Answer with the exact lines of the following material from the one containing "Каталог (693, 1403)" through the one containing "Impressum (190, 1246)", both end lines included.

-*-*-

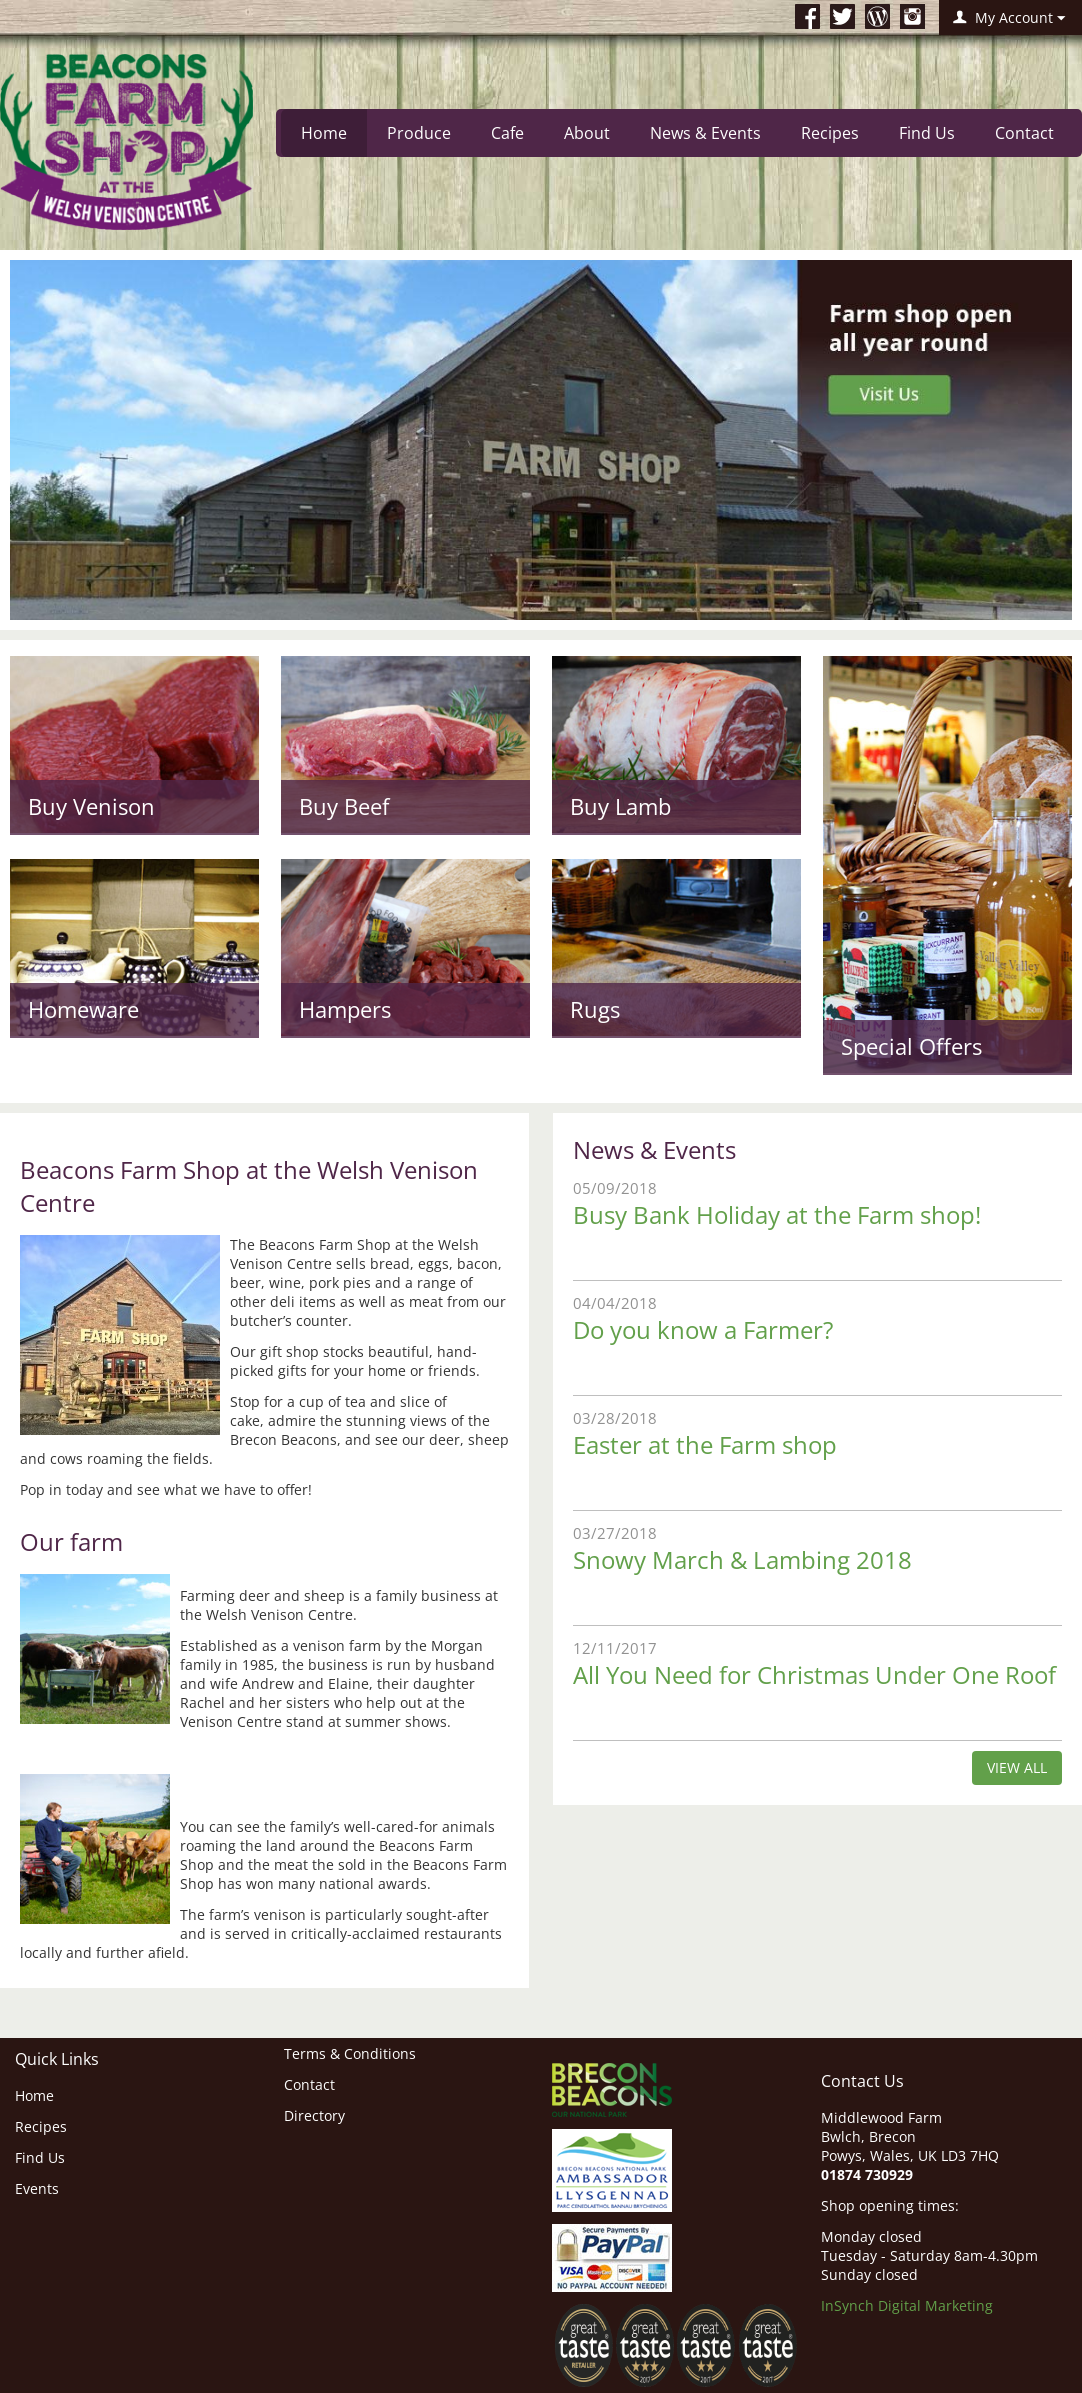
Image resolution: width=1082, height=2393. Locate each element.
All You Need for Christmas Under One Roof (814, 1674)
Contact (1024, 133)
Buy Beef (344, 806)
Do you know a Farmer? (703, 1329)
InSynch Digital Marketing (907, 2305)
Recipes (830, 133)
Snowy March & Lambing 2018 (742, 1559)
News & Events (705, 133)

-*-*-

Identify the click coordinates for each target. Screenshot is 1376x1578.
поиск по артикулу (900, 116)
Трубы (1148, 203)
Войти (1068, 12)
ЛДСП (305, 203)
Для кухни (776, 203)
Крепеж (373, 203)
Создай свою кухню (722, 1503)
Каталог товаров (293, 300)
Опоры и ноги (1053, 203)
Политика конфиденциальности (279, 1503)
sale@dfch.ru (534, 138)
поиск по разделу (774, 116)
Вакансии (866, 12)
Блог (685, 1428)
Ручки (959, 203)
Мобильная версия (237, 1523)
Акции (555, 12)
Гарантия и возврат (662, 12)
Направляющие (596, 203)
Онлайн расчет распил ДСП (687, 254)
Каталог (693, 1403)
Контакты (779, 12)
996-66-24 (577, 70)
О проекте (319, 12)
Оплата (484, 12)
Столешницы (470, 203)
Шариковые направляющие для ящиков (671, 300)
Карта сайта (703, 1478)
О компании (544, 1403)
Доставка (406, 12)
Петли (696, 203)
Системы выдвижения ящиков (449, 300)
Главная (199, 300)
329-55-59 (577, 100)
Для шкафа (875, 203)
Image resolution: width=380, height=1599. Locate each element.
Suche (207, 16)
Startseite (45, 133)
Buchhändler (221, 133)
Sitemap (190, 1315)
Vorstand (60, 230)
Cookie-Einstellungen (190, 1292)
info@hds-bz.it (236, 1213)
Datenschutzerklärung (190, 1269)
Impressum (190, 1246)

-*-*-

FINISHED EXERCISE:
Каталог (693, 1403)
Контакты (779, 12)
996-66-24 (577, 70)
О проекте (319, 12)
Оплата (484, 12)
Столешницы (470, 203)
Шариковые направляющие для ящиков (671, 300)
Карта сайта (703, 1478)
О компании (544, 1403)
Доставка (406, 12)
Петли (696, 203)
Системы выдвижения ящиков (449, 300)
Главная (199, 300)
329-55-59 (577, 100)
Для шкафа (875, 203)
Image resolution: width=380, height=1599. Locate each element.
Suche (207, 16)
Startseite (45, 133)
Buchhändler (221, 133)
Sitemap (190, 1315)
Vorstand (60, 230)
Cookie-Einstellungen (190, 1292)
info@hds-bz.it (236, 1213)
Datenschutzerklärung (190, 1269)
Impressum (190, 1246)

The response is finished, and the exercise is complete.